The opposite of a Ball-Scratcher is someone who believes in progress. Progress, at its core, is about being equitably-minded—where hierarchies exist, they’re based on merit and skills rather than sex, race, age, or religion. MAGA’s “traditional family values” often oppress women, LGBTQ+ folks, non-Christians, and immigrants. Their Bearded Sky Daddy convinced them that trans people don’t exist and the US is a white Christian nation with the hugest guns. (Or something like that. I never did get around to reading their Bible.)

Seen in Guadalajara, 2026 (Artist: Nicolás de Jesús)

To quote Succession, “They are not serious people.” Nobody wants to clean up the mess that they have made of our government and reputation. Several of their leaders deserve to be in prison, especially Trump, whose corruption has netted his family $4 billion in the first year of his second term. And even the Ball-Scratchers must admit that rising gas prices, a new war in Iran, and child rape allegations against their Supreme Leader aren’t what they signed up for, right? When will they realize that they’re simping for billionaires? 

As Antonio Gramsci said, “The old world is dying, and the new world struggles to be born: now is the time of monsters.” Tick tock, Ball-Scratchers. When the new world is born, accountability, integrity, and expertise will matter. MAGA diehards are lucky we’re more reasonable than they are. If we weren’t, we might force them into “liberal conversion” camps or shoot them in broad daylight, claiming that they are “domestic terrorists.” 

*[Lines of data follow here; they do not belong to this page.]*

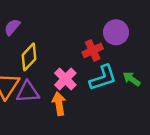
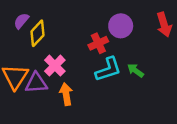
yellow diamond: (29, 57) -> (37, 33), moved
pink cross: (65, 79) -> (55, 66), moved

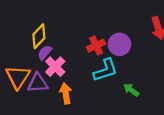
purple semicircle: (21, 21) -> (45, 53), moved
purple circle: (121, 26) -> (119, 44), moved
green arrow: (136, 71) -> (131, 90), moved

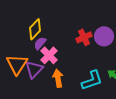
cyan L-shape: (105, 70) -> (92, 80), moved
purple triangle: (38, 83) -> (34, 69), turned -42

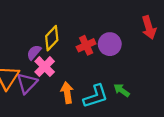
yellow diamond: (35, 29) -> (52, 38), moved
orange arrow: (58, 78) -> (67, 93), moved

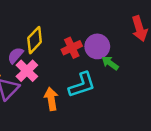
green arrow: (122, 90) -> (110, 63), moved
cyan L-shape: (96, 96) -> (82, 85), moved

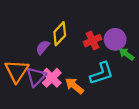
pink cross: (27, 71) -> (52, 78), moved
orange arrow: (51, 99) -> (74, 86), turned -42

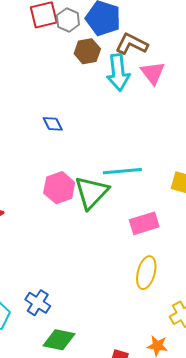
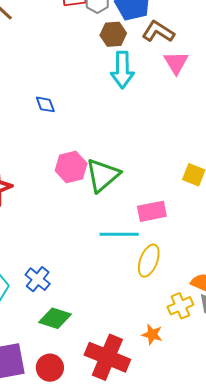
cyan arrow: (118, 73) -> (122, 70), moved
blue diamond: (53, 124) -> (45, 104), moved
cyan line: (122, 171) -> (119, 234), moved

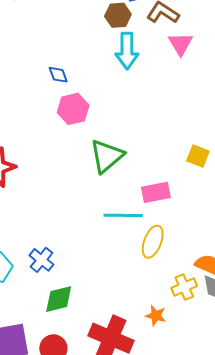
blue diamond: (45, 104) -> (58, 75), moved
pink hexagon: (71, 167) -> (73, 109), moved
green diamond: (55, 318) -> (59, 299), turned -32

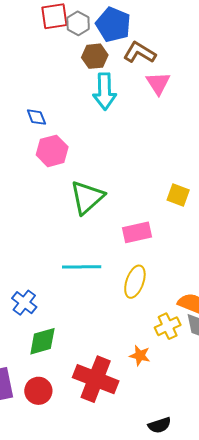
cyan line: (123, 215) -> (82, 267), moved

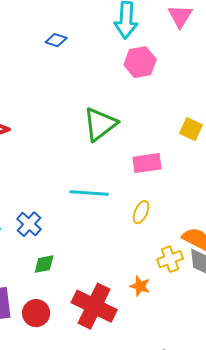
blue diamond: (36, 117) -> (56, 40), turned -55
pink hexagon: (52, 151) -> (140, 62), moved
yellow ellipse: (135, 282) -> (141, 212), size x0.7
green diamond: (42, 341) -> (44, 264), size x0.7

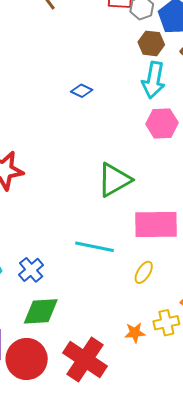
pink rectangle: (147, 163) -> (156, 225), size x1.5
green diamond: (44, 264) -> (41, 311), size x1.6
orange star: (140, 286) -> (135, 333), moved, turned -30
red circle: (36, 313) -> (27, 359), size x1.5

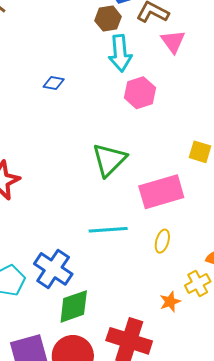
blue cross: (31, 270) -> (53, 269), size x1.5

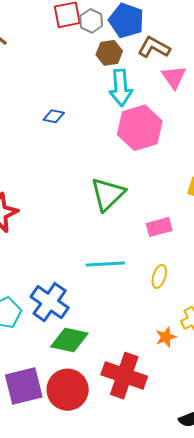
pink hexagon: (140, 93) -> (140, 128), size x1.4
pink rectangle: (161, 192) -> (159, 227), size x0.6
green diamond: (74, 306) -> (69, 340), turned 30

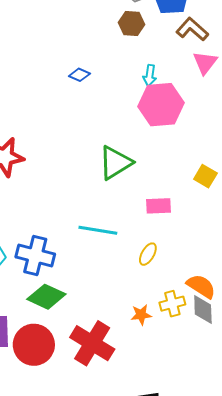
brown hexagon: (109, 53) -> (132, 24), moved
cyan arrow: (121, 88) -> (150, 75), moved, size x0.6
blue cross: (50, 302) -> (35, 255), turned -33

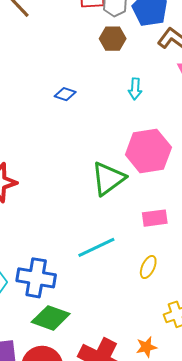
pink hexagon: (161, 105) -> (148, 151), moved
cyan line: (98, 230) -> (96, 247), turned -30
orange star: (141, 315) -> (146, 347), moved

That’s just not the way we do things. 

One Reply to “The Ball-Scratchers Strike Back”

  1. I agree with most of what you say except for your conclusion. It isn’t the way we’ve done things, up to now. I remember I wrote a column once about being kind and calm, and a friend commented that he wasn’t going to grin his way through the current administration. I replied that when I was a hog farmer and it was time to butcher, I was as kind as possible. But throats still got slit.